You have defeated the enemy defending forces. Their planet will soon be yours! But first, you must conquer it with your ground troops.
Factors:
- Making the troops and putting them on transports.
- Getting the troops there without them being killed.
- Getting the right amount of troops there, in order to succeed in the ground invasion.
- Sorting out the troops and transports afterward.
Problem:
The current method of enacting a ground invasion is cumbersome in having to access various UI screens, a little boring, can add mental stress (depending on the circumstances), and messy to clean up afterwards (if used troops are intended for further ground invasions).
Ground Combat Present Gameflow:
1. Decide whether to use existing transports and make ground troops or to make new transports with ground troops bundled in. This may require reviewing locations of already built/previously used ground troops, (If the trade pool is short of transports, and building more will take too long, an empire wide review of the effect of shortages is necessary).
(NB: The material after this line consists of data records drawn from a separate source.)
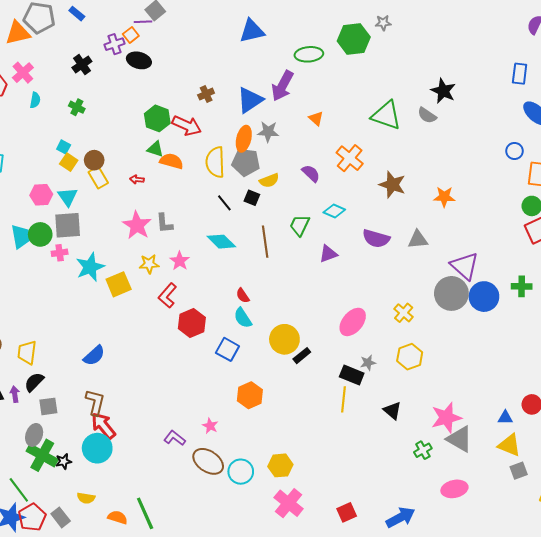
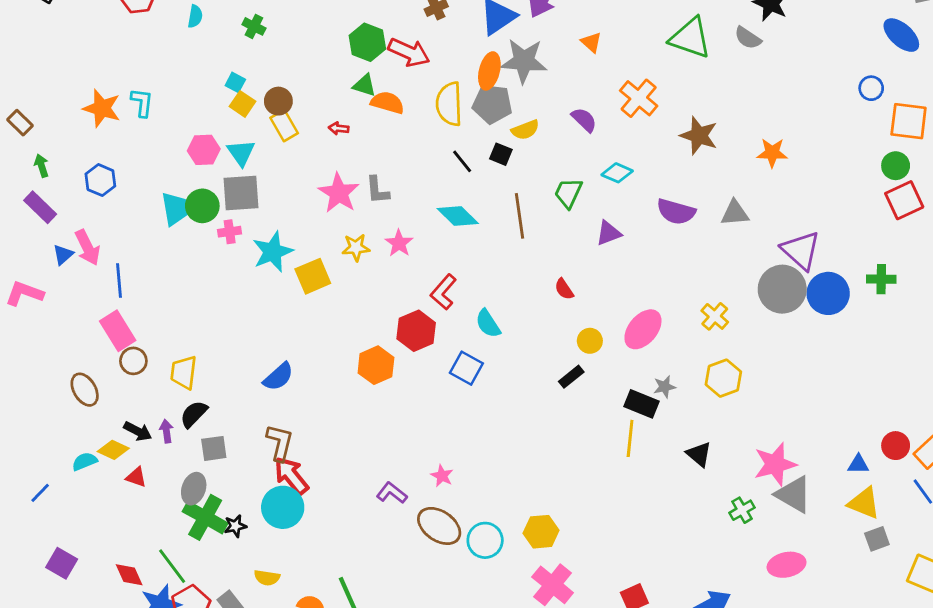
gray star: (268, 132) -> (524, 61), size x1.5
red L-shape: (167, 296) -> (443, 292), moved
red semicircle: (243, 296) -> (564, 289), moved
yellow circle: (284, 339) -> (590, 341), moved, size x0.6
orange hexagon: (250, 395) -> (376, 365), moved

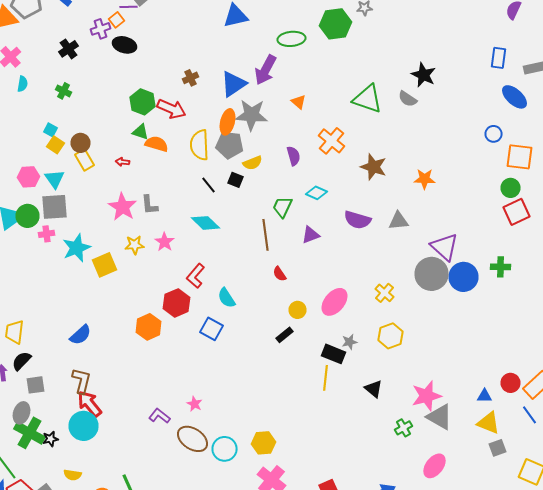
purple semicircle: (584, 120) -> (294, 156), turned 30
brown line: (520, 216) -> (266, 235), moved
pink ellipse: (787, 565) -> (434, 466), turned -40

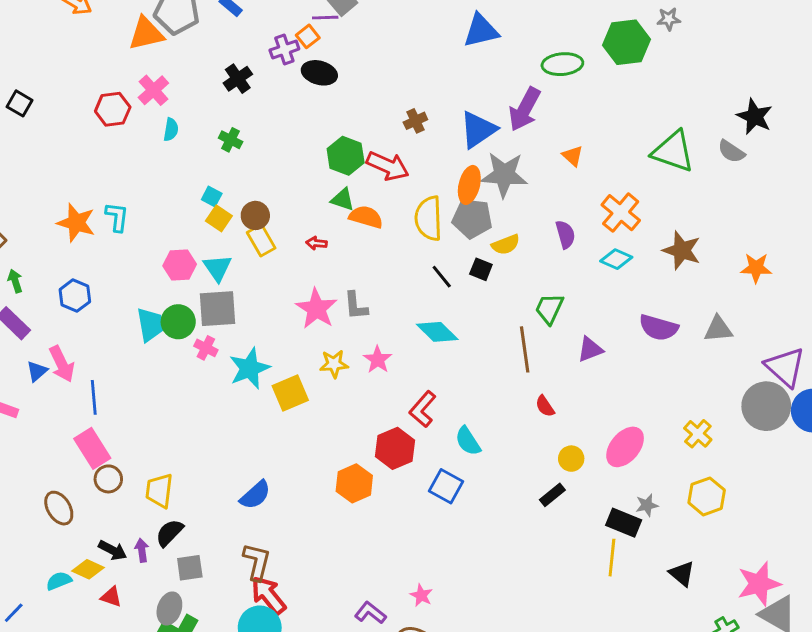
cyan diamond: (316, 193) -> (616, 259), moved
pink cross: (46, 234) -> (206, 348), turned 35

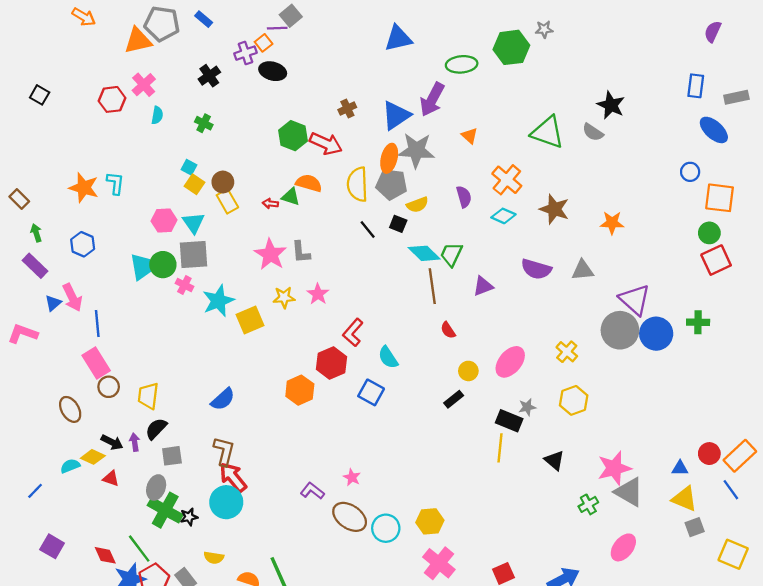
green triangle: (343, 199) -> (291, 197), moved
cyan diamond: (437, 332) -> (424, 253), moved

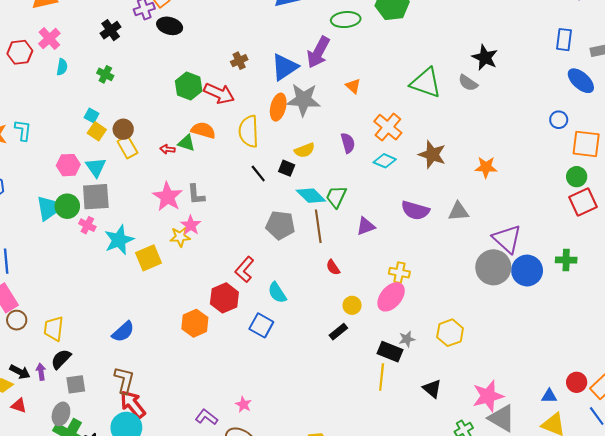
gray pentagon: (391, 184) -> (280, 225), moved
pink star: (318, 294) -> (191, 225), moved
yellow cross: (567, 352) -> (399, 273), moved, turned -30

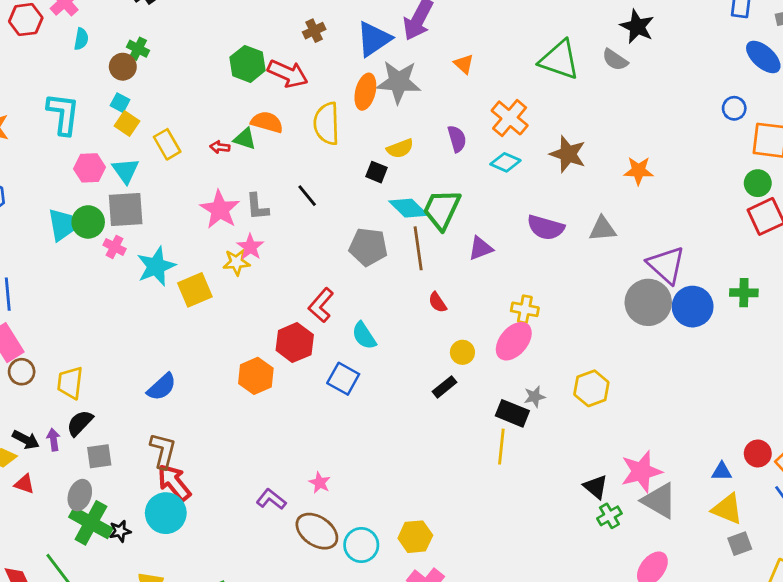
brown circle: (123, 129) -> (123, 67), moved
cyan L-shape: (23, 130) -> (63, 114), moved, size x1.5
black line: (258, 174) -> (307, 196), moved
green trapezoid: (336, 197) -> (442, 209), size x1.4
black triangle: (432, 389) -> (596, 487), moved

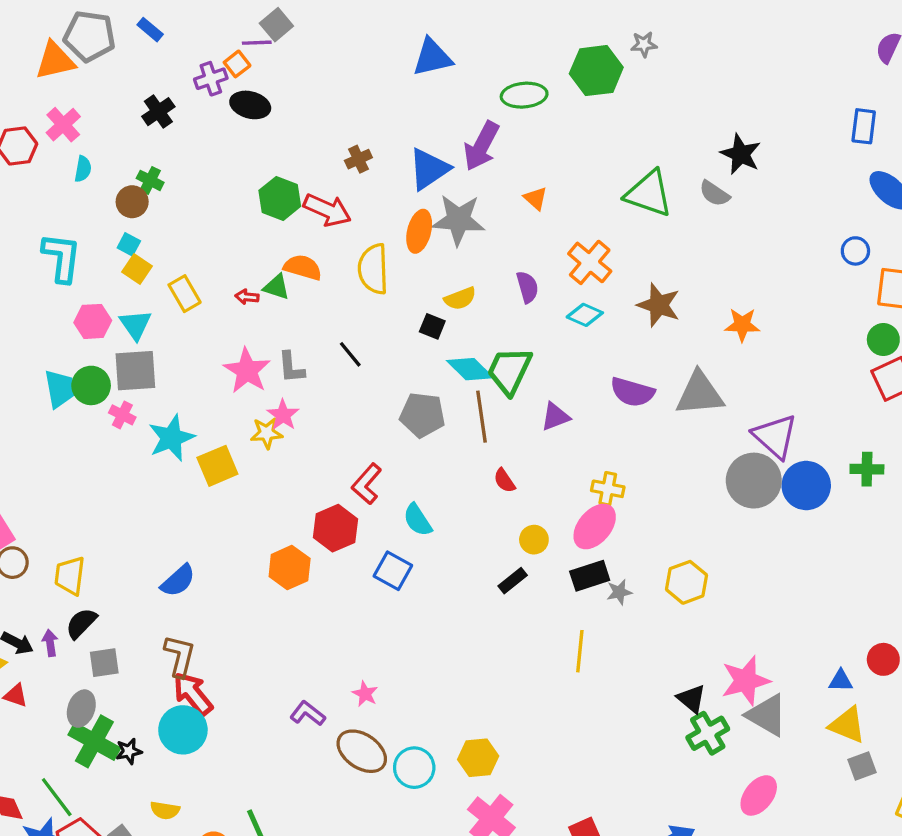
gray triangle: (602, 229) -> (700, 394), size x1.5
black rectangle: (512, 413) -> (590, 576), moved, turned -40
green cross: (609, 516) -> (708, 733), size x1.4

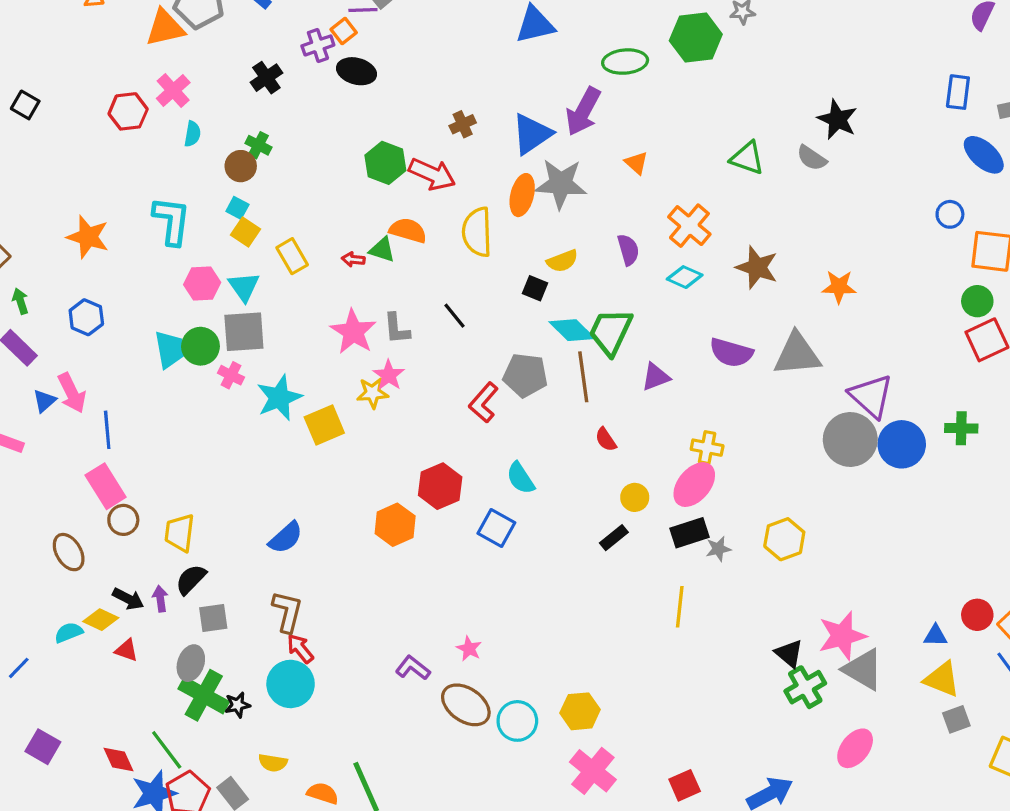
green triangle: (649, 194) -> (747, 158), size x0.7
red L-shape: (367, 484) -> (484, 403), moved
red arrow: (193, 694) -> (300, 649), size x0.7

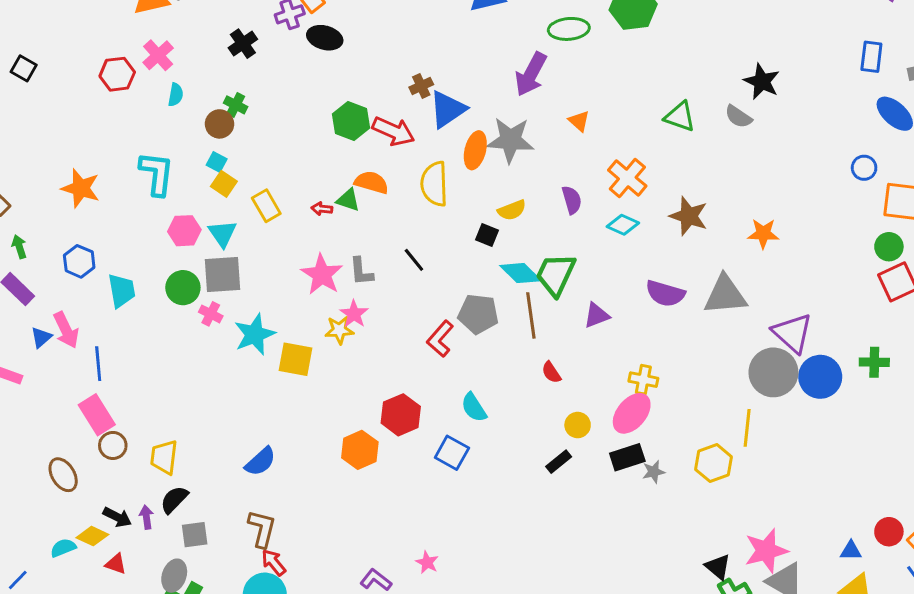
blue triangle: (532, 134) -> (448, 109), moved
cyan trapezoid: (170, 349) -> (122, 291), moved
yellow square: (324, 425) -> (296, 359), turned 33
yellow line: (680, 607) -> (747, 428), moved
2. Review your planets for one that is best suited to giving its production over to this task.
3. Queue up the necessary number of transports/troops, repeatedly revisiting to extend the build queue, if it is full. (Can happen if many transports/ground troops to build or the player wants to retain as much of their building build queue as possible).
4. Wait for the transports/troops to be built, making a mental note as to which transports, from where, will be going where.
5. Send the troop transports to the enemy planet, factoring in possible interception by enemy fleets on arrival - if your fleet cannot hold the planet. Also timing troop transport movements, if they will be sent from multiple systems.
6. If your ground invasion fails, possibly repeat the process.
Ground Combat Streamlining Suggestion:
1. Decide whether you have enough transports in the transport pool vs how many you want from it to be used in the ground invasion. (If the trade pool is short of transports, and building more will take too long, an empire wide review of the effect of shortages is necessary).
2. Click on the trade pool, in order to bring up the trade ships UI.
Click on the ships you want to send, (could be streamlined by making transport ships non-designable, allowing use of a slider bar for quantity).
Click on the "Invade Planet" button.
Click on the target planet.
The resource cost for the ground troops will be deducted. If not enough resources, the "Invade Planet" button won't work and, instead, present the error "Not enough resources").
3. Wait for the transports with troops to arrive. They will be sent from the nearest star, owned by the player, that is capable of building troop transports. (Currently all planets. Perhaps should be restricted to planets with a space station/suitable orbital building? Extra turns to arrival could be added to simulate the building of the ground troops).
4. If your ground invasion fails, possibly repeat the process.
Edit: Shouldn't the "Move Colonists" button in the star system UI be, instead, "Move Colonists/Troops"? It's unintuitive to consider ground troops as colonists when in all other circumstances they are ground troops. This method of moving troops highlights how you can already do it for your own planets - but not to invade enemy planets. Perhaps that's the easiest streamline? - to make it so the player can "Move Troops" and select an enemy planet. It does mean finding the troops and you would need to know the ETA for any synchronising of arrivals from multiple systems. An UI improvement to show how many ground troops are present in a system, (and not suppressing), would suffice. (Mock image attached).
Yes, this affects game balance. A little bit. Transports become impossible to destroy while waiting around a friendly star. So how about a "Piracy Pool" that you can assign warships to? They apply a transport destruction chance, per ship (factoring a tech' rating + size + speed + firepower + number of enemy transports vs empire size ratio calculation in (to diminish transport lost rate towards 0 when too few remain)), every turn, randomly applied to any empire with whom you are not allied. Your opponents cannot determine the size of your piracy fleet, except through spying. Defending against this includes - armed transports, that cost more, to modify the chance of destruction calculation, diplomacy - demand to cease piracy (only usable if target player is known to be pirating via spying on them). This allows a player to make use of their idle warships, without losing fleet strength for diplomacy purposes, and, in return, there is a several turn delay on recalling ships from piracy - potentially allowing a weaker player to strike while a stronger player has some ships away in the piracy pool.